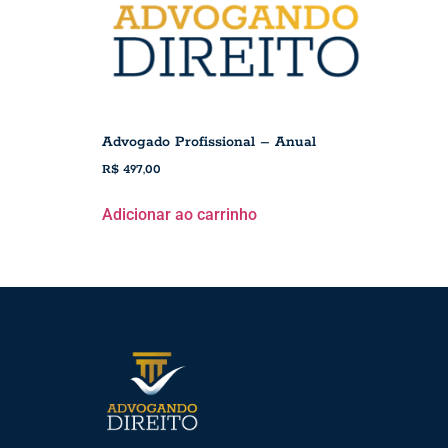
Advogado Profissional – Anual
R$
497,00
Adicionar ao carrinho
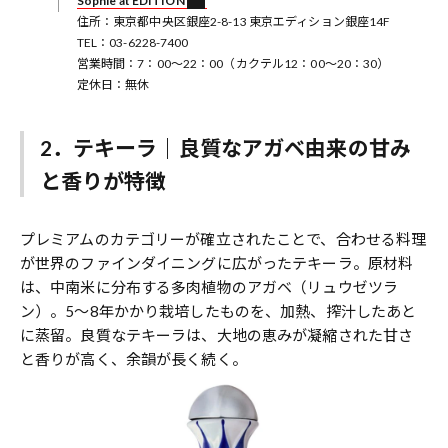
Sophie at EDITION
住所：東京都中央区銀座2-8-13 東京エディション銀座14F
TEL：03-6228-7400
営業時間：7：00～22：00（カクテル12：00～20：30）
定休日：無休
2．テキーラ｜良質なアガベ由来の甘み
と香りが特徴
プレミアムのカテゴリーが確立されたことで、合わせる料理
が世界のファインダイニングに広がったテキーラ。原材料
は、中南米に分布する多肉植物のアガベ（リュウゼツラ
ン）。5～8年かかり栽培したものを、加熱、搾汁したあと
に蒸留。良質なテキーラは、大地の恵みが凝縮された甘さ
と香りが高く、余韻が長く続く。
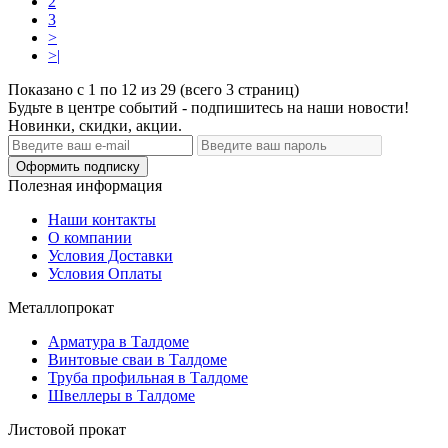
2
3
>
>|
Показано с 1 по 12 из 29 (всего 3 страниц)
Будьте в центре событий - подпишитесь на наши новости!
Новинки, скидки, акции.
Оформить подписку
Полезная информация
Наши контакты
О компании
Условия Доставки
Условия Оплаты
Металлопрокат
Арматура в Талдоме
Винтовые сваи в Талдоме
Труба профильная в Талдоме
Швеллеры в Талдоме
Листовой прокат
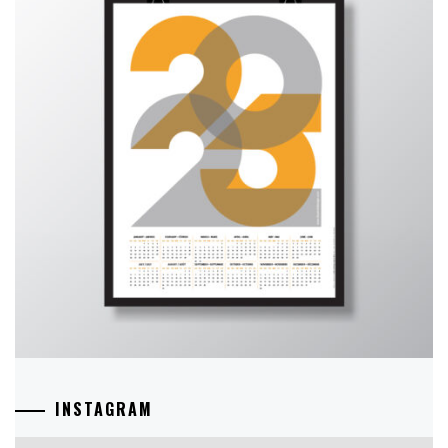
INSTAGRAM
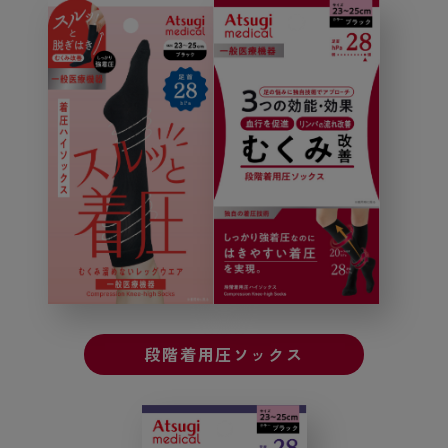
段階着用圧ソックス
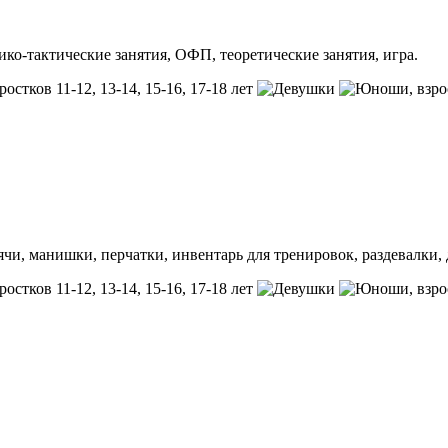
ико-тактические занятия, ОФП, теоретические занятия, игра.
ростков 11-12, 13-14, 15-16, 17-18 лет
, взр
чи, манишки, перчатки, инвентарь для тренировок, раздевалки,
ростков 11-12, 13-14, 15-16, 17-18 лет
, взр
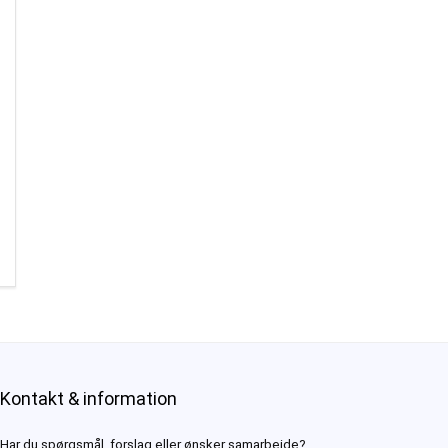
Kontakt & information
Har du spørgsmål, forslag eller ønsker samarbejde?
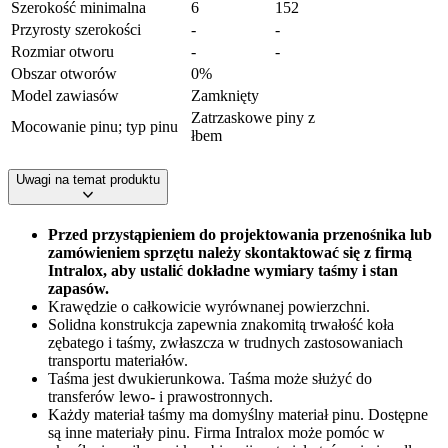
Szerokość minimalna
6
152
Przyrosty szerokości
-
-
Rozmiar otworu
-
-
Obszar otworów
0%
Model zawiasów
Zamknięty
Zatrzaskowe piny z
Mocowanie pinu; typ pinu
łbem
Uwagi na temat produktu
Przed przystąpieniem do projektowania przenośnika lub
zamówieniem sprzętu należy skontaktować się z firmą
Intralox, aby ustalić dokładne wymiary taśmy i stan
zapasów.
Krawędzie o całkowicie wyrównanej powierzchni.
Solidna konstrukcja zapewnia znakomitą trwałość koła
zębatego i taśmy, zwłaszcza w trudnych zastosowaniach
transportu materiałów.
Taśma jest dwukierunkowa. Taśma może służyć do
transferów lewo- i prawostronnych.
Każdy materiał taśmy ma domyślny materiał pinu. Dostępne
są inne materiały pinu. Firma Intralox może pomóc w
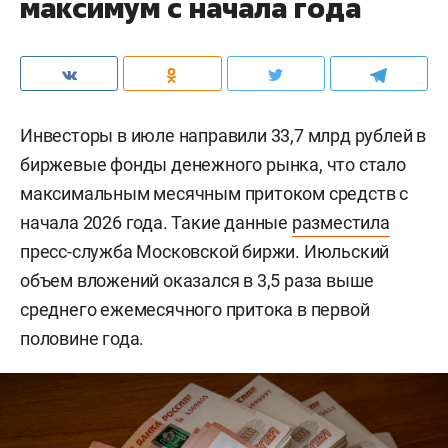
максимум с начала года
Инвесторы в июле направили 33,7 млрд рублей в
биржевые фонды денежного рынка, что стало
максимальным месячным притоком средств с
начала 2026 года. Такие данные
разместила
пресс-служба Московской биржи. Июльский
объем вложений оказался в 3,5 раза выше
среднего ежемесячного притока в первой
половине года.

—————

**WHAT TO DO**
Retype, please, exactly the lines that begin with the one containing "と香りが高く、余韻が長く続く。" and end at the last line of the entries above, both included, leaving out pictures.

**SOLUTION TO THIS PROBLEM**
と香りが高く、余韻が長く続く。
2
3
>
>|
Показано с 1 по 12 из 29 (всего 3 страниц)
Будьте в центре событий - подпишитесь на наши новости!
Новинки, скидки, акции.
Оформить подписку
Полезная информация
Наши контакты
О компании
Условия Доставки
Условия Оплаты
Металлопрокат
Арматура в Талдоме
Винтовые сваи в Талдоме
Труба профильная в Талдоме
Швеллеры в Талдоме
Листовой прокат
INSTAGRAM
段階着用圧ソックス
ико-тактические занятия, ОФП, теоретические занятия, игра.
ростков 11-12, 13-14, 15-16, 17-18 лет
, взр
чи, манишки, перчатки, инвентарь для тренировок, раздевалки,
ростков 11-12, 13-14, 15-16, 17-18 лет
, взр
Kontakt & information
Har du spørgsmål, forslag eller ønsker samarbejde?
Szerokość minimalna
6
152
Przyrosty szerokości
-
-
Rozmiar otworu
-
-
Obszar otworów
0%
Model zawiasów
Zamknięty
Zatrzaskowe piny z
Mocowanie pinu; typ pinu
łbem
Uwagi na temat produktu
Przed przystąpieniem do projektowania przenośnika lub
zamówieniem sprzętu należy skontaktować się z firmą
Intralox, aby ustalić dokładne wymiary taśmy i stan
zapasów.
Krawędzie o całkowicie wyrównanej powierzchni.
Solidna konstrukcja zapewnia znakomitą trwałość koła
zębatego i taśmy, zwłaszcza w trudnych zastosowaniach
transportu materiałów.
Taśma jest dwukierunkowa. Taśma może służyć do
transferów lewo- i prawostronnych.
Każdy materiał taśmy ma domyślny materiał pinu. Dostępne
są inne materiały pinu. Firma Intralox może pomóc w
максимум с начала года
Инвесторы в июле направили 33,7 млрд рублей в
биржевые фонды денежного рынка, что стало
максимальным месячным притоком средств с
начала 2026 года. Такие данные
разместила
пресс-служба Московской биржи. Июльский
объем вложений оказался в 3,5 раза выше
среднего ежемесячного притока в первой
половине года.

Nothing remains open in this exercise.